● **Task requirements**
What you return must match the data exactly, line for line.

● **Extracted information**
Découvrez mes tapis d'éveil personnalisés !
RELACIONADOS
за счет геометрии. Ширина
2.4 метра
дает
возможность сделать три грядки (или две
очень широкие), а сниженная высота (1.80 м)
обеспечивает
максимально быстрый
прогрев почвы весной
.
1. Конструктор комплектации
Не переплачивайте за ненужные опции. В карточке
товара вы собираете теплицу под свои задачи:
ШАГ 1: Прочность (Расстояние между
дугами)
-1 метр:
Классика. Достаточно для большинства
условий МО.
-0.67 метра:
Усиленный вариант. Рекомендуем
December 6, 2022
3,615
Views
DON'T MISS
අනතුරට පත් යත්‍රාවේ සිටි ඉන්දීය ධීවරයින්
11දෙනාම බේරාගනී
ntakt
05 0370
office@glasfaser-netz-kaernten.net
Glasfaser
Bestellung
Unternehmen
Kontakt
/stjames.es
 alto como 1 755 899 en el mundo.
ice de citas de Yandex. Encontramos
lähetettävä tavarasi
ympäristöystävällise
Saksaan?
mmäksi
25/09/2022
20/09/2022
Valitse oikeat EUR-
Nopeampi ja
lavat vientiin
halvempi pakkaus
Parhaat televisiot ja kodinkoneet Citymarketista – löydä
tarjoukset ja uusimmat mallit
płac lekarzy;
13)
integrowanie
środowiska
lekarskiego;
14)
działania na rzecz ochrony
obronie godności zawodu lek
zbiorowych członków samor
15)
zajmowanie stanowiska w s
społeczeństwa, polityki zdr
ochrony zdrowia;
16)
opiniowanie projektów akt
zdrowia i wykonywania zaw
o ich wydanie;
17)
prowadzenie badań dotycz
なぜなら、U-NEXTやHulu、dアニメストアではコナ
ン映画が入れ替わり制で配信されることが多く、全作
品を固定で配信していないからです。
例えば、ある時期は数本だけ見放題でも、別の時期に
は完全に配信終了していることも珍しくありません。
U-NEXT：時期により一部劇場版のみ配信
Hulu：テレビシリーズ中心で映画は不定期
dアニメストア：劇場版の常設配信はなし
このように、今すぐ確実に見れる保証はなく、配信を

● **Reply**
Découvrez mes tapis d'éveil personnalisés !
RELACIONADOS
за счет геометрии. Ширина
2.4 метра
дает
возможность сделать три грядки (или две
очень широкие), а сниженная высота (1.80 м)
обеспечивает
максимально быстрый
прогрев почвы весной
.
1. Конструктор комплектации
Не переплачивайте за ненужные опции. В карточке
товара вы собираете теплицу под свои задачи:
ШАГ 1: Прочность (Расстояние между
дугами)
-1 метр:
Классика. Достаточно для большинства
условий МО.
-0.67 метра:
Усиленный вариант. Рекомендуем
December 6, 2022
3,615
Views
DON'T MISS
අනතුරට පත් යත්‍රාවේ සිටි ඉන්දීය ධීවරයින්
11දෙනාම බේරාගනී
ntakt
05 0370
office@glasfaser-netz-kaernten.net
Glasfaser
Bestellung
Unternehmen
Kontakt
/stjames.es
 alto como 1 755 899 en el mundo.
ice de citas de Yandex. Encontramos
lähetettävä tavarasi
ympäristöystävällise
Saksaan?
mmäksi
25/09/2022
20/09/2022
Valitse oikeat EUR-
Nopeampi ja
lavat vientiin
halvempi pakkaus
Parhaat televisiot ja kodinkoneet Citymarketista – löydä
tarjoukset ja uusimmat mallit
płac lekarzy;
13)
integrowanie
środowiska
lekarskiego;
14)
działania na rzecz ochrony
obronie godności zawodu lek
zbiorowych członków samor
15)
zajmowanie stanowiska w s
społeczeństwa, polityki zdr
ochrony zdrowia;
16)
opiniowanie projektów akt
zdrowia i wykonywania zaw
o ich wydanie;
17)
prowadzenie badań dotycz
なぜなら、U-NEXTやHulu、dアニメストアではコナ
ン映画が入れ替わり制で配信されることが多く、全作
品を固定で配信していないからです。
例えば、ある時期は数本だけ見放題でも、別の時期に
は完全に配信終了していることも珍しくありません。
U-NEXT：時期により一部劇場版のみ配信
Hulu：テレビシリーズ中心で映画は不定期
dアニメストア：劇場版の常設配信はなし
このように、今すぐ確実に見れる保証はなく、配信を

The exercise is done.